4- l’état-civil n’existe qu’avec la création des communes en 1790. Le curé qui reçoit des taxes et impôts divers, en plus de ses propres revenus, a un rôle considérable : il enregistre les baptêmes, les mariages et les sépultures, joue un rôle d’aide sociale, de médiateur et même d’enseignant.

 

5- l’orthographe du document et la ponctuation ont été légèrement actualisées. Fonds Godet Esup 3 Vie économique Archives départementales des Deux-Sèvres. 

 

 

 

 

 

 

 

 

 

 

 

 

 

 

 


Les grandes pluies de 1859

Extrait de La Revue de l'Ouest - 16 juin 1859


Les grandes pluies qui nous inondent depuis plusieurs semaines causent des pertes énormes dans le marais de la Sèvre. Toutes les prairies depuis Coulon et bessines sont couvertes d'uneeau limoneuse qui séjourne sur l'herbe et la gâte complètement. Les haricots, les ray-grass sont abattus par les courants d'eau et ne donneront cette année, que de très médiocres produits.

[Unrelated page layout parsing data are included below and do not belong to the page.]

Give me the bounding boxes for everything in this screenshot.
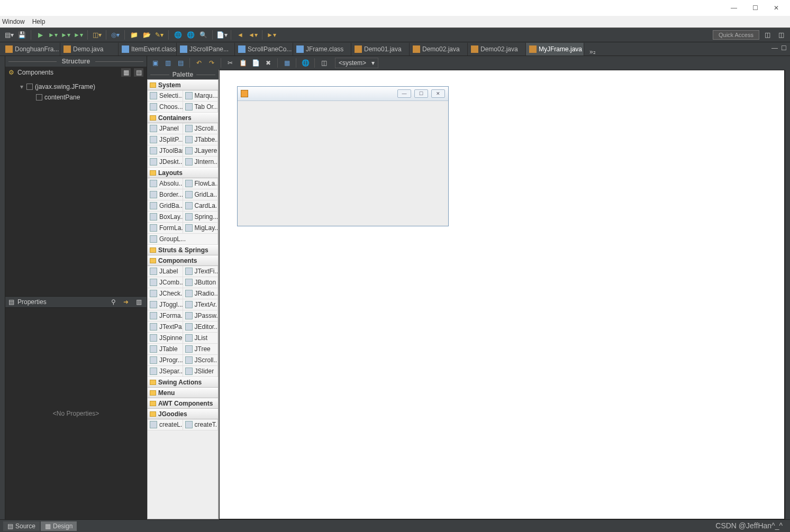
editor-tab[interactable]: JFrame.class [293, 43, 351, 56]
quick-access-input[interactable]: Quick Access [713, 30, 759, 40]
editor-tab[interactable]: JScrollPane... [177, 43, 235, 56]
palette-item[interactable]: JLabel [148, 266, 183, 277]
tree-twisty-icon[interactable]: ▾ [19, 83, 24, 90]
palette-item[interactable]: JScroll... [183, 355, 219, 366]
editor-tab[interactable]: Demo.java [60, 43, 119, 56]
globe-icon[interactable]: 🌐 [172, 29, 184, 41]
properties-view-icon[interactable]: ▥ [134, 298, 143, 306]
ext-tools-icon[interactable]: ►▾ [72, 29, 84, 41]
system-icon[interactable]: ◫ [318, 57, 330, 69]
palette-item[interactable]: JPassw... [183, 310, 219, 322]
palette-item[interactable]: Border... [148, 189, 183, 200]
palette-item[interactable]: JList [183, 333, 219, 344]
palette-item[interactable]: Spring... [183, 212, 219, 223]
palette-category[interactable]: Layouts [148, 168, 218, 178]
window-close-button[interactable]: ✕ [766, 2, 787, 14]
palette-item[interactable]: JTextAr... [183, 299, 219, 310]
delete-icon[interactable]: ✖ [262, 57, 274, 69]
properties-filter-icon[interactable]: ⚲ [108, 298, 118, 306]
palette-item[interactable]: createL... [148, 419, 183, 430]
editor-minimize-icon[interactable]: — [771, 44, 778, 52]
palette-item[interactable]: JProgr... [148, 355, 183, 366]
editor-tab[interactable]: Demo01.java [351, 43, 410, 56]
palette-item[interactable]: BoxLay... [148, 212, 183, 223]
editor-maximize-icon[interactable]: ☐ [781, 44, 787, 52]
jframe-content-pane[interactable] [238, 101, 448, 226]
palette-item[interactable]: JLayere... [183, 145, 219, 157]
palette-category[interactable]: Struts & Springs [148, 245, 218, 255]
new-dropdown-icon[interactable]: ▤▾ [3, 29, 15, 41]
server-icon[interactable]: ◎▾ [110, 29, 121, 41]
palette-item[interactable]: JSepar... [148, 366, 183, 377]
globe-alt-icon[interactable]: 🌐 [185, 29, 196, 41]
components-tree[interactable]: ▾(javax.swing.JFrame)contentPane [5, 78, 147, 296]
palette-category[interactable]: AWT Components [148, 398, 218, 409]
back-icon[interactable]: ◄ [234, 29, 246, 41]
jframe-maximize-button[interactable]: ☐ [414, 89, 428, 98]
palette-item[interactable]: FormLa... [148, 223, 183, 234]
editor-tab[interactable]: Demo02.java [468, 43, 526, 56]
palette-category[interactable]: Components [148, 255, 218, 266]
palette-item[interactable]: JTree [183, 344, 219, 355]
palette-item[interactable]: JTextFi... [183, 266, 219, 277]
edtb-2-icon[interactable]: ▥ [162, 57, 174, 69]
open-resource-icon[interactable]: 📄▾ [216, 29, 228, 41]
palette-item[interactable]: Marqu... [183, 90, 219, 102]
globe2-icon[interactable]: 🌐 [299, 57, 311, 69]
palette-category[interactable]: JGoodies [148, 409, 218, 419]
back-history-icon[interactable]: ◄▾ [247, 29, 259, 41]
search-icon[interactable]: 🔍 [197, 29, 209, 41]
palette-item[interactable]: FlowLa... [183, 178, 219, 189]
palette-item[interactable]: Absolu... [148, 178, 183, 189]
copy-icon[interactable]: 📋 [237, 57, 249, 69]
perspective-button-1[interactable]: ◫ [761, 29, 773, 41]
components-expand-icon[interactable]: ▦ [121, 68, 131, 77]
look-and-feel-combo[interactable]: <system>▾ [335, 58, 378, 68]
palette-item[interactable]: JCheck... [148, 288, 183, 299]
palette-item[interactable]: GridBa... [148, 200, 183, 212]
design-canvas[interactable]: — ☐ ✕ [219, 70, 785, 519]
redo-icon[interactable]: ↷ [206, 57, 217, 69]
tab-design[interactable]: ▦ Design [41, 521, 77, 531]
properties-goto-icon[interactable]: ➜ [121, 298, 131, 306]
components-collapse-icon[interactable]: ▤ [134, 68, 143, 77]
palette-item[interactable]: JPanel [148, 123, 183, 134]
palette-category[interactable]: Containers [148, 113, 218, 123]
palette-item[interactable]: JDeskt... [148, 157, 183, 168]
palette-item[interactable]: GroupL... [148, 234, 218, 245]
open-type-icon[interactable]: 📂 [141, 29, 152, 41]
forward-icon[interactable]: ►▾ [266, 29, 277, 41]
palette-item[interactable]: JToggl... [148, 299, 183, 310]
edtb-1-icon[interactable]: ▣ [149, 57, 161, 69]
undo-icon[interactable]: ↶ [193, 57, 205, 69]
palette-item[interactable]: createT... [183, 419, 219, 430]
palette-category[interactable]: Swing Actions [148, 377, 218, 388]
editor-tab[interactable]: ItemEvent.class [119, 43, 177, 56]
menu-window[interactable]: Window [2, 18, 25, 25]
palette-category[interactable]: System [148, 80, 218, 90]
palette-item[interactable]: JTextPa... [148, 322, 183, 333]
edit-icon[interactable]: ✎▾ [153, 29, 165, 41]
palette-item[interactable]: Selecti... [148, 90, 183, 102]
palette-list[interactable]: SystemSelecti...Marqu...Choos...Tab Or..… [147, 79, 219, 519]
package-icon[interactable]: ◫▾ [91, 29, 103, 41]
debug-icon[interactable]: ▶ [34, 29, 46, 41]
palette-item[interactable]: GridLa... [183, 189, 219, 200]
jframe-close-button[interactable]: ✕ [431, 89, 445, 98]
palette-item[interactable]: JToolBar [148, 145, 183, 157]
palette-category[interactable]: Menu [148, 388, 218, 398]
jframe-preview[interactable]: — ☐ ✕ [237, 86, 449, 226]
palette-item[interactable]: JIntern... [183, 157, 219, 168]
palette-item[interactable]: JForma... [148, 310, 183, 322]
palette-item[interactable]: JSplitP... [148, 134, 183, 145]
palette-item[interactable]: Choos... [148, 102, 183, 113]
tree-node[interactable]: ▾(javax.swing.JFrame) [7, 81, 144, 92]
palette-item[interactable]: JSpinner [148, 333, 183, 344]
palette-item[interactable]: JSlider [183, 366, 219, 377]
window-minimize-button[interactable]: — [723, 2, 744, 14]
palette-item[interactable]: Tab Or... [183, 102, 219, 113]
test-icon[interactable]: ▦ [281, 57, 293, 69]
palette-item[interactable]: JRadio... [183, 288, 219, 299]
tree-node[interactable]: contentPane [7, 92, 144, 103]
tabs-overflow[interactable]: »₂ [586, 48, 599, 56]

Tout d'abord, les malheureux cultivateurs ont voulu lutter contre l'inondation, ils ont cherché à préserver leurs récoltes à l'aide de levées construites à la hâte et en formant des chaines pour l'épuisement des eaux qui envahissent leurs champs, mais ils ont été forcés de renoncer à ces travaux qui devenaient inutiles devant les torrents qui grossissaient constamment.

Le marais restera encore longtemps couvert, l'eau ne s'écoule que lentement vers la mer. D'ailleurs, elle ne laissera à découvert qu'une herbe couverte de vase.

  

 

 

 

 

 

 


Été 1888 - Pêche et récoltes des marais

Extrait de La Revue de l'Ouest - 22 septembre 1888


On sait qu'il n'y a pour ainsi dire pas eu d'été en 1888.

Les grandes chaleurs ne se sont fait sentir qu'au 15 septembre au lieu de se produire en juillet  ou en aout. Il  en résulte que la pêche, cette grande distraction des Coulonnais et des Niortais a été très peu fructueuse cette année. Et pourtant le poisson ne manquait pas dans la Sèvre et les rigoles du marais.

Mais les herbes aquatiques n'ayant pas pourri, les poissons ont pu s'en nourrir assez facilement et dédaigner par la suite l'appât des pêcheurs.

Donc, il s'est pris peu de gardons, de perches, de carpes, de chavanes et de dars cet été dans les eaux de notre petite Venise verte coulonnaise et dans les grandes rigoles affluentes. Tant mieux pour l'avenir : le poisson sera plus abondant l'année prochaine et la pêche meilleure assurément si la saison estivale est moins maussade que celle de 1888.

Les regains des marais de Coulon sont ramassés dans d'excellentes conditions pendant quelques jours de chaleur tropicale survenus à la mi-septembre. Mais, par malheur, il y a une assez grande partie de ces marais où les sauterelles comme en Algérie avaient dévoré à peu près toute la bonne herbe ; elles n'y avaient laissé que cette mauvaise plante, appelée vulgairement patte-de-loup.

C'est un préjudice pour beaucoup de nos honnêtes et laborieux cultivateurs du marais. 

Quant aux mojettes (c'est-à-dire les haricots), objets d'un commerce important, elles ont assez bien réussi en dernier lieu. Le soleil les a fort mûries et leur battage a pu s'effectuer dans les meilleures conditions.

Elles ne valent pas plus de 7 francs les 30 kilos actuellement. Elles se vendaient autrefois jusqu'à 12 et 15 francs la mesure et le même poids.